DPUv3E for Alveo Accelerator Card with HBM

Gang Yuan

Published: Feb 05, 2020

AI - Machine Learning
Database and Data Analytics
Introductory Tutorials
Alveo U280
Alveo U50
Vitis AI
Vitis

Introduction to DPUv3E

DPUv3E is a member of the Xilinx® DPU IP family for convolution neural network (CNN) inference application. It is designed for the latest Xilinx Alveo U50/U280 adaptable accelerator cards with HBM support. DPU V3E is a high-performance CNN inference IP optimized for throughput and data center workloads. DPUv3E runs with highly optimized instructions set and supports all mainstream convolutional neural networks, such as VGG, ResNet, GoogLeNet, YOLO, SSD, MobileNet, FPN, etc.

DPUv3E is one of the fundamental IPs (Overlays) of the Xilinx Vitis™ AI development environment, and the user can use Vitis AI toolchain to finish the full stack ML development with DPUv3E. The user can also use standard Vitis flow to finish the integration of DPUv3E with other customized acceleration kernel to realize powerful X+ML solution.

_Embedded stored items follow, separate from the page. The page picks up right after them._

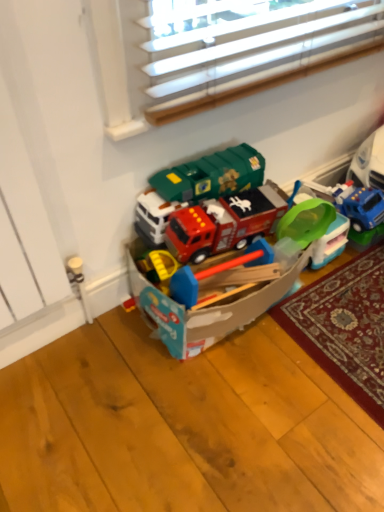 Question: Considering the positions of translucent plastic bucket at center, which is the 2th toy from left to right, and matte plastic toy box at center, which is the 1th toy in left-to-right order, in the image, is translucent plastic bucket at center, which is the 2th toy from left to right, wider or thinner than matte plastic toy box at center, which is the 1th toy in left-to-right order,?

Choices:
 (A) thin
 (B) wide

Answer: (A)

Question: Is point (304, 239) positioned closer to the camera than point (178, 211)?

Choices:
 (A) farther
 (B) closer

Answer: (A)

Question: Considering the positions of translucent plastic bucket at center, which is the 1th toy from right to left, and matte plastic toy box at center, the second toy positioned from the right, in the image, is translucent plastic bucket at center, which is the 1th toy from right to left, bigger or smaller than matte plastic toy box at center, the second toy positioned from the right,?

Choices:
 (A) big
 (B) small

Answer: (B)

Question: From a real-world perspective, is matte plastic toy box at center, which is the 1th toy in left-to-right order, positioned above or below translucent plastic bucket at center, which is the 2th toy from left to right?

Choices:
 (A) above
 (B) below

Answer: (A)

Question: Looking at their shapes, would you say matte plastic toy box at center, the second toy positioned from the right, is wider or thinner than translucent plastic bucket at center, which is the 1th toy from right to left?

Choices:
 (A) thin
 (B) wide

Answer: (B)

Question: Is matte plastic toy box at center, the second toy positioned from the right, taller or shorter than translucent plastic bucket at center, which is the 1th toy from right to left?

Choices:
 (A) short
 (B) tall

Answer: (B)

Question: Considering the relative positions of matte plastic toy box at center, which is the 1th toy in left-to-right order, and translucent plastic bucket at center, which is the 2th toy from left to right, in the image provided, is matte plastic toy box at center, which is the 1th toy in left-to-right order, to the left or to the right of translucent plastic bucket at center, which is the 2th toy from left to right,?

Choices:
 (A) right
 (B) left

Answer: (B)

DPUv3E is provided as encrypted RTL or XO file format for Vivado or Vitis based integration flow.

The major supported Neural Network operators include:

Convolution / Deconvolution
Max pooling / Average pooling
ReLU, ReLU6, and Leaky ReLU
Concat
Elementwise-sum
Dilation
Reorg
Fully connected layer
Batch Normalization
Split

DPUv3E is highly configurable, a DPUv3E kernel consists of several Batch Engines, an Instruction Scheduler, a Shared Weights Buffer, and a Control Register Bank. Following is the block diagram of a DPUv3E kernel including 5 Batch Engines.

Batch Engine

Batch Engine is the core computation unit of DPUv3E. A Batch Engine can handle an input image at a time, so multiple Batch Engines in a DPUv3E kernel can process several input images simultaneously. The number of Batch Engine in a DPUv3E kernel can be configured based on FPGA resource condition and customer's performance requirement. For example, in Alveo U280 card, SLR0 (with direct HBM connection) can contain a DPUv3E kernel with maximal four Batch Engines while SLR1 or 2 can contain a DPUv3E kernel with five Batch Engines. In Batch Engine, there is a convolution engine to handle regular convolution/deconvolution computation, and a MISC engine to handle pooling, ReLu, and other miscellaneous operations. MISC engine is also configurable for optional functions according to specific neural network requirements. Each Batch Engine uses a AXI read/write master interfaces for feature map data exchange between device memory (HBM).

Instruction Scheduler

Similar to general-purpose processor in concept, Instruction Scheduler carries out instruction fetch, decode and dispatch jobs. Since all the Batch Engines in a DPUv3E kernel will run the same neural network, so Instruction Scheduler serves all the Batch Engines with the same instruction stream. The instruction stream is loaded by host CPU to device memory (HBM) via PCIe interface, and Instruction Scheduler use a AXI read master interface to fetch DPU instruction for Batch Engine.

Shared Weight Buffer

Shared Weight Buffer includes complex strategy and control logic to manage the loading of neural network weight from Alveo device memory and transferring them to Batch Engines efficiently. Since all the Batch Engines in a DPUv3E kernel will run the same neural network, so the weights data are wisely loaded into the on-chip buffer and shared by all the Batch Engines to eliminate unnecessary memory access to save bandwidth. Shared Weight Buffer uses two AXI read master interfaces to load Weight data from device memory (HBM).

Control Register Bank

Control Register Bank is the control interface between DPUv3E kernel and host CPU. It implements a set of controller register compliant to Vitis development flow. Control Register Bank has a AXI slave interface.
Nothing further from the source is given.